Jesus came the first time as a suffering servant to receive this blow. Satan entered into Judas to deliver this blow, and it seemed like a mortal blow. By offering himself up in our place, Jesus paid the penalty for our sins (Isa. 53 verses). Though it looked like he was defeated, God vindicated him by raising him from the dead. This was the “beginning of the end” for Satan. It’s almost as though the sword rebounded off Jesus’ heel into Satan’s head. No longer could he hold humans in death because of their sins (Heb. 2:14,17).

But the day will come when Jesus will return, this time to rule and reign and vanquish the Serpent forever (read Rev. 20:10; Rom. 16:20).
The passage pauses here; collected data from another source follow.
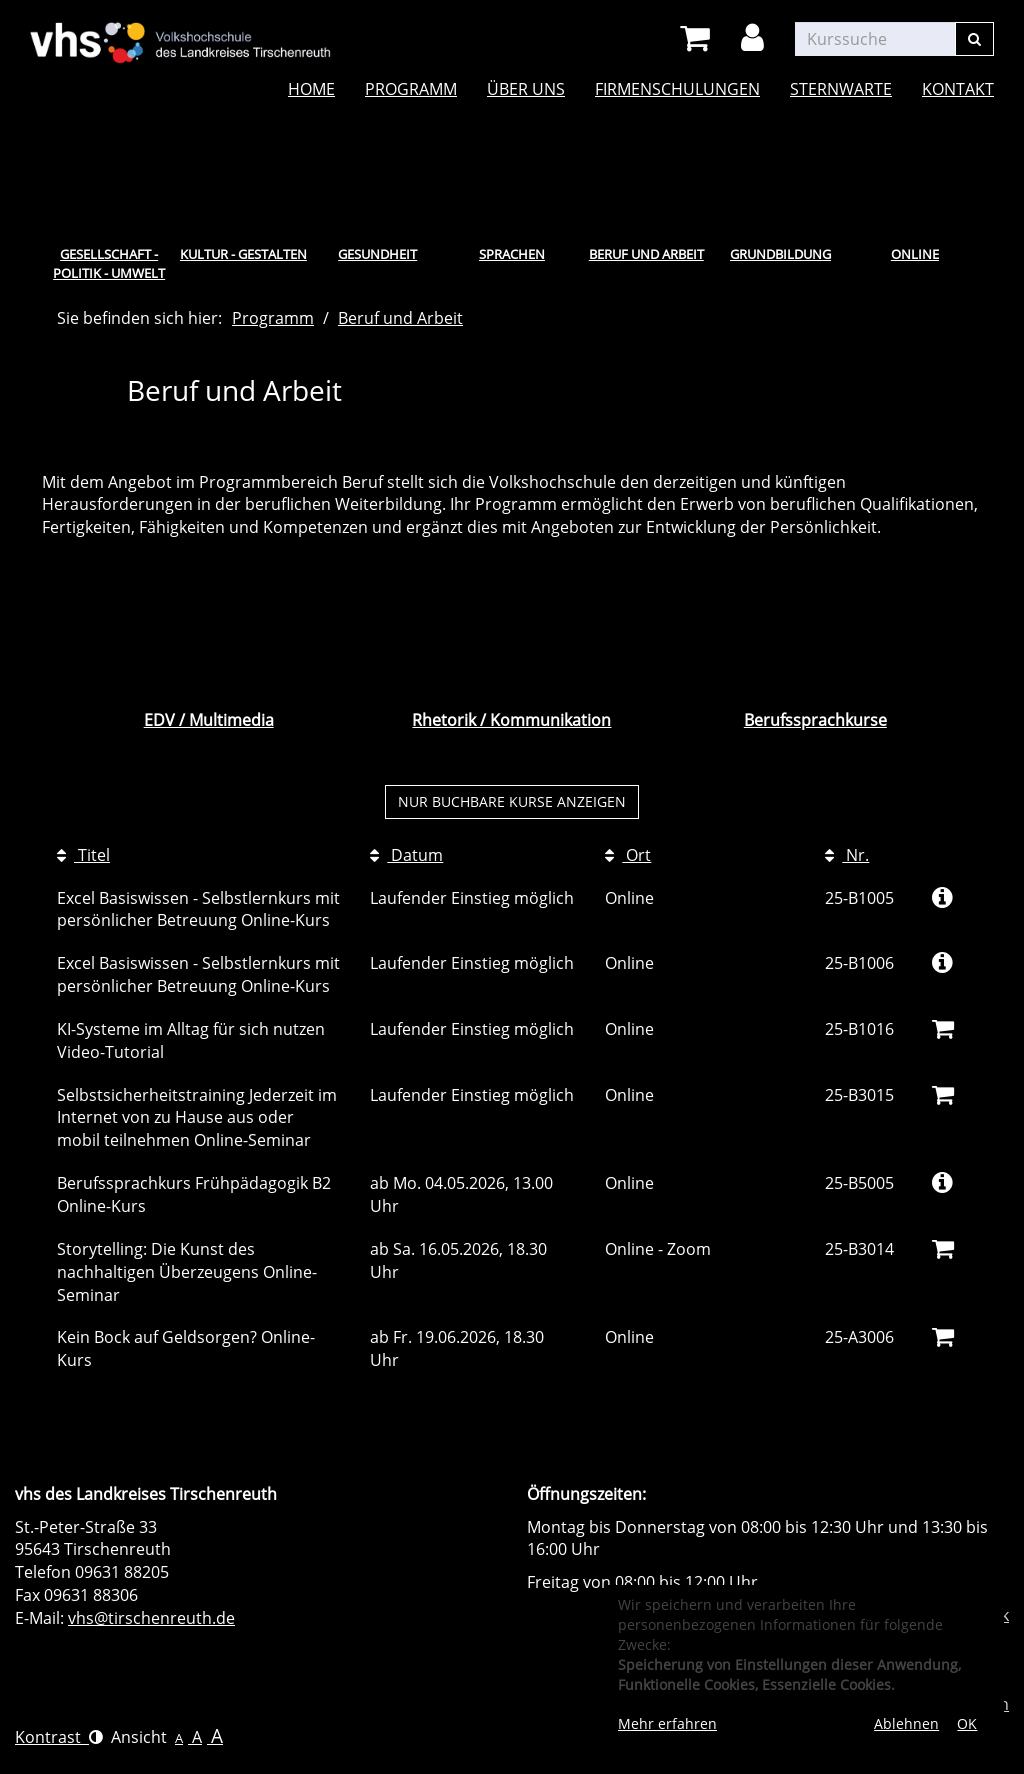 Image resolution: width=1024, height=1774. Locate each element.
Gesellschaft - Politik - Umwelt (109, 263)
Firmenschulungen (677, 89)
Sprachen (512, 254)
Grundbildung (780, 254)
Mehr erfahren (667, 1723)
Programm (411, 89)
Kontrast (59, 1737)
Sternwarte (841, 89)
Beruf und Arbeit (646, 254)
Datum (406, 855)
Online (915, 254)
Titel (83, 855)
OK (967, 1723)
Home (311, 89)
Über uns (526, 89)
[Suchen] (974, 39)
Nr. (847, 855)
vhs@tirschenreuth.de (151, 1618)
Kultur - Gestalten (243, 254)
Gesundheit (377, 254)
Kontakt (958, 89)
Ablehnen (906, 1723)
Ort (628, 855) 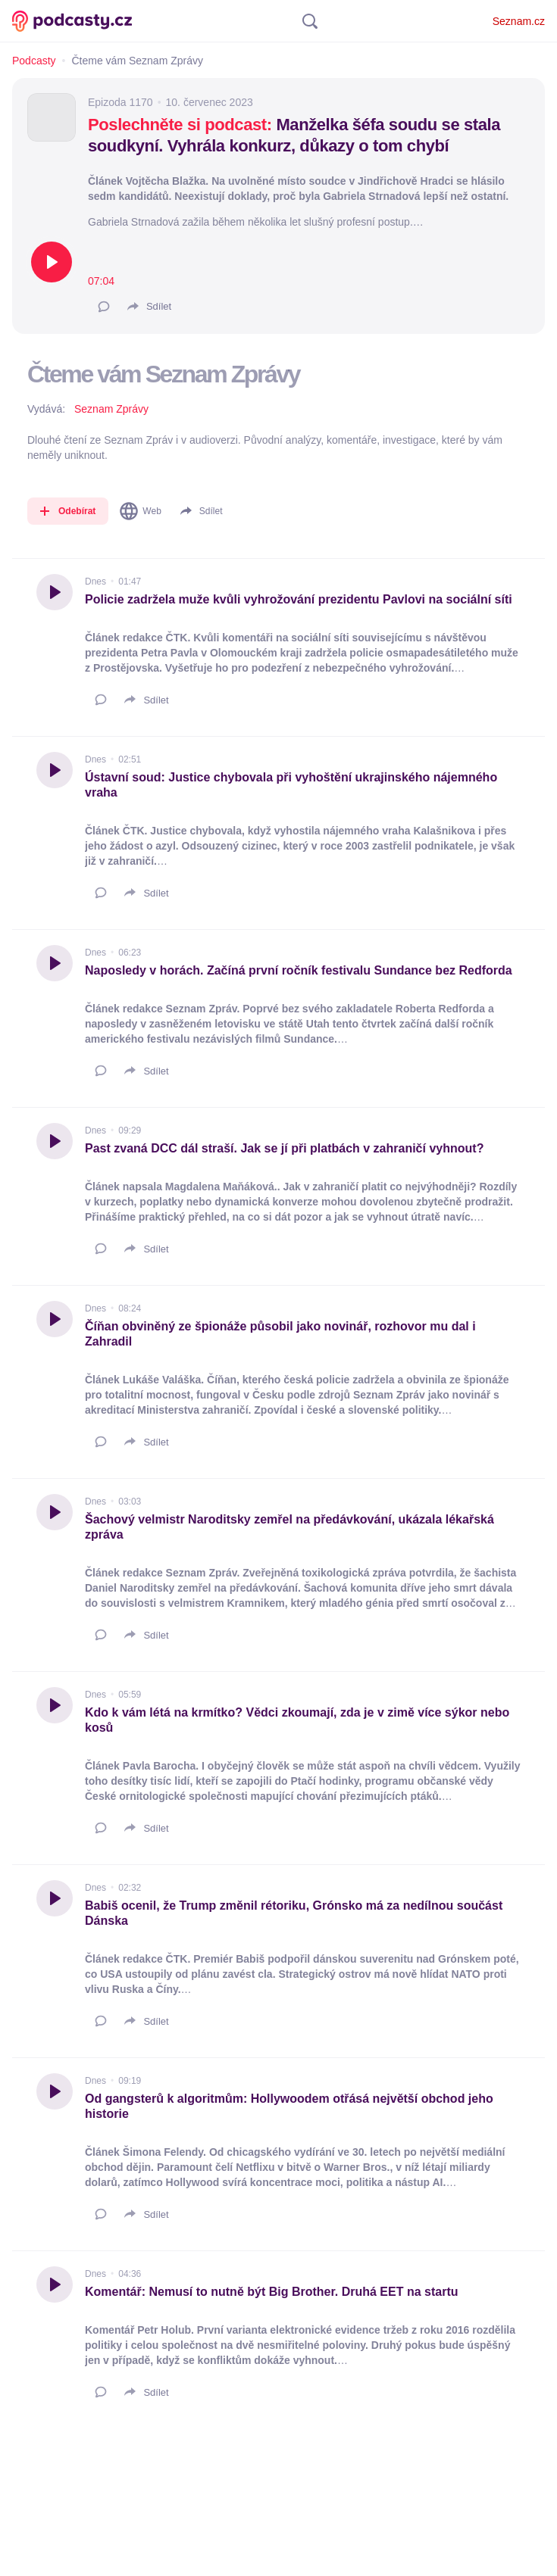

Then, what was predicted moments after Adam and Eve fell will be fulfilled. Then, Satan will be “on his belly, eating dirt . . . all the days of his life”—done in by the Seed of Eve.

So what?

This is the entire history of salvation, all squeezed into one verse! This is one of the reasons why I am a Christian. Having examined the other “scriptures,” I found that no others have a comprehensive plan for human salvation, a plan that is fulfilled in history over thousands of years predicted by dozens of human authors, authenticated by hundreds of detailed predictions. This is unique!

Which humanity are you part of?

“From this time on in the flow of history there are two humanities. The one humanity says there is no God, or it makes its own gods in its own imagination, or it tries to come to God in its own way. The other humanity comes to the true God in God’s way. There is no neutral ground.”5

Since the Fall, we are all born into the humanity that is in opposition to God. But you don’t have to stay there. God is giving you the opportunity to come to him through his Son Jesus Christ. You can do this by simply receiving Christ as your Savior. What is your decision?

Footnotes

1 Note that in Ezek. 8:10, this word (remes) seems to indicate creatures associated with idolatrous worship (snakes?).

2 “ . . . cursed are you more than all cattle, and more than every beast of the field . . .” is a comparative. The Serpent is distinguished from animals and cursed like no other animal. The min” is a particle of distinction and imminence.

3 The LXX “Greek boldly used the masculine independent pronoun autos, which failed to agree with the Greek neuter antecedent “seed” (sperma).” This is especially striking, since the other 103 times in Genesis autos is used, it always agrees with the gender of its antecedent. See Walter C. Kaiser Jr., Toward an Old Testament Theology (Grand Rapids: Zondervan, 1978), p. 36.

4 Reference presently unavailable.

5 Francis Schaeffer, Genesis in Space and Time (Downers Grove: InterVarsity Press, 1972), p. 115.